LISEZ QUELQUES EXTRAITS
Sur cette page, vous trouverez quelques extraits des livres écrits par Raymond Paquin. Ces textes sont publiés sur ce site avec l'aimable autorisation des Éditions Quitte ou Double.
Bonne lecture !



Mon cœur préfère la vie d’oiseau
Il est mort le 8 mai de l’an 2000, dans le petit appartement miteux qu’il avait loué un an après la sortie commerciale de Dehors Novembre, au deuxième étage d’un duplex qui appartenait à une famille de traiteurs italiens qu’il aimait bien, sur la rue Rachel, à Montréal. Voilà pour les lieux communs.
Il s’est enfoncé un grand couteau de cuisine dans le cœur et il s’est labouré les entrailles sans répit et sans merci, jusqu’à ce que la mort ait pitié de lui. Voilà pour le drame.

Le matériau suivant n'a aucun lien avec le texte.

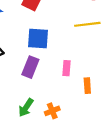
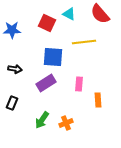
yellow line: (87, 24) -> (84, 42), moved
purple rectangle: (30, 67) -> (46, 83), turned 36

Il faisait encore nuit quand son âme s’est finalement détachée de son corps...
* * *
Mercredi 10 mai 2000, 14 heures 50
J’étais là avant tout le monde, mais je ne suis pas monté à l’étage. Je devinais qu’il s’était fait hara-kiri et je m’en voulais à mort de ne pas l’avoir traîné de force à l’hôpital quand il s’était mis à délirer. J’avais honte de l’avoir « laissé tout seul au bord de la catastrophe » avec les mots de Mishima, de Lautréamont, de Cioran et des autres faux prêtres qui avaient documenté sa longue descente aux enfers.
* * *
Mercredi 10 mai 2000, 16 heures
Le policier qui m’a interrogé avait l’air d’un finissant de l’École Nationale de Police de Nicolet. Il avait dressé un constat qui m’aurait fait rire en d’autres circonstances et il avait tenu à me le lire :
(de mémoire)
LA VICTIME DE L’ÉVÉNEMENT QUI S’EST PRODUIT AU 863 DE LA RUE RACHEL, À MONTRÉAL, SEMBLE
ÊTRE L’OCCUPANT DES LIEUX. IL S’AGIT D’UN MÂLE DE TYPE CAUCASIEN.

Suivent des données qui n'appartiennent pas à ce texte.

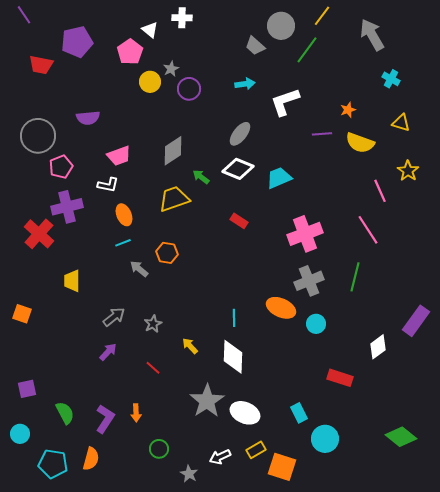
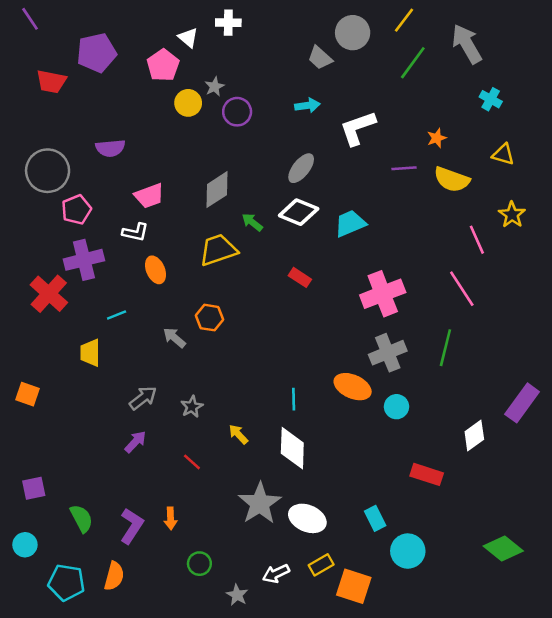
green line: (307, 50) -> (413, 63), moved
cyan line: (123, 243) -> (117, 315), moved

ÂGE APPROXIMATIF : 35-40 ANS
TAILLE APPROXIMATIVE : 1 MÈTRE 70-75
POIDS APPROXIMATIF : 65-68 KILOS
YEUX : BRUNS
SIGNE PARTICULIER : NÉANT
L’ÉVÉNEMENT SEMBLE S’ÊTRE PRODUIT DANS LA NUIT DU 8 AU 9 MAI 2000. LA VICTIME ARBORAIT
DES MARQUES DE VIOLENCES MULTIPLES SUR TOUT LE CORPS...
Je l’ai interrompu.
— L’événement ? Quel événement ? C’est un suicide, non ?
— C’est vous qui l’dites.
— Y s’est pas suicidé ?
— C’est moi qui pose les questions. Permis de conduire, s’il vous plaît...

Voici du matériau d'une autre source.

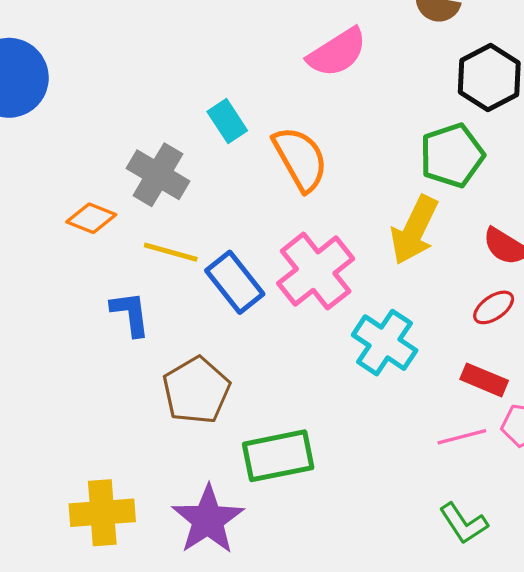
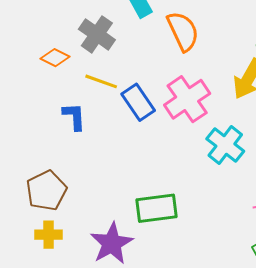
brown pentagon: (196, 390) -> (46, 191), moved
yellow cross: (102, 513) -> (49, 235), size x0.7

À un certain moment, il a quitté la pièce sans refermer la porte derrière lui. J’en ai profité pour jeter un coup d’œil dans le corridor. Il y avait là un policier en uniforme et un enquêteur en civil. Ils parlaient fort. Je n’ai pas pu et je n’ai surtout pas voulu m’empêcher d’entendre ce qu’ils se disaient :
Le policier : « J’ai jamais vu ça d’ma vie. »
L’enquêteur : « J’ai l’impression qu’il a pointé la lame de son couteau sur son ventre et qu’il a carrément foncé dans l’mur. Y a pas d’autre explication possible. »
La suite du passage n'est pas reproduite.